▸ **RECORDS PROVIDED**:
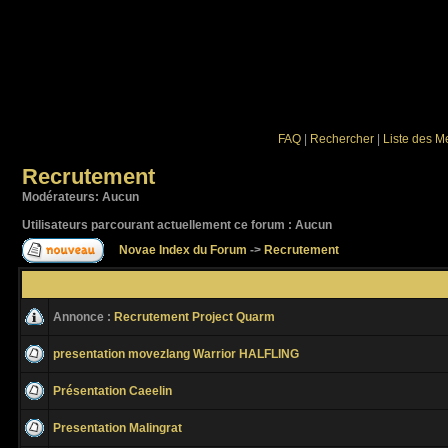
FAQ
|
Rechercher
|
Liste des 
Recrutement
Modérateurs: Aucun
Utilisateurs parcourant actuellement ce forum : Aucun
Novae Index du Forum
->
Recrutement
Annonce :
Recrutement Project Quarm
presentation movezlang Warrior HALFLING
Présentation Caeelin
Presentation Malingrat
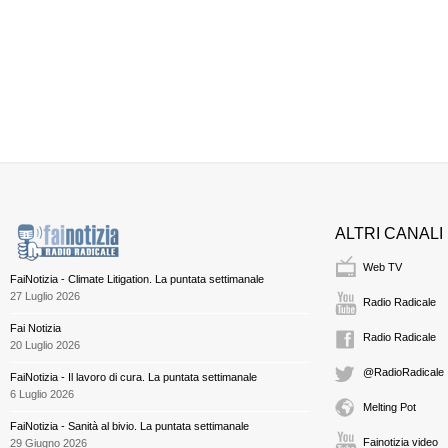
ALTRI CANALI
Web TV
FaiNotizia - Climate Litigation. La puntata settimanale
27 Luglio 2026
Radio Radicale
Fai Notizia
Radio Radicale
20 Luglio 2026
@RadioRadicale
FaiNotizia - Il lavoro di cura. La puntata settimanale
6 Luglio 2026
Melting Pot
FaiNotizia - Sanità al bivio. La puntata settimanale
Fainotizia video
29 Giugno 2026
==
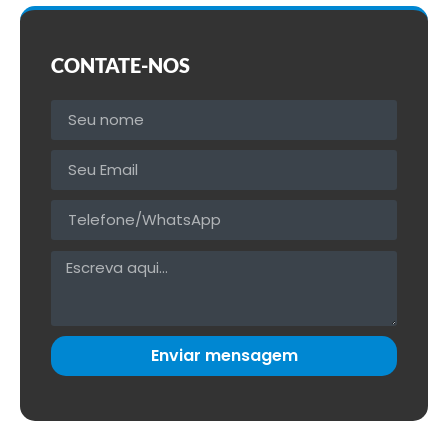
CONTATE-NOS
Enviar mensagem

▸ **EXERCISE PROMPT**: Filter the material for the word "puntata" and copy each matching line.

▸ **RESPONSE AREA**:
FaiNotizia - Climate Litigation. La puntata settimanale
FaiNotizia - Il lavoro di cura. La puntata settimanale
FaiNotizia - Sanità al bivio. La puntata settimanale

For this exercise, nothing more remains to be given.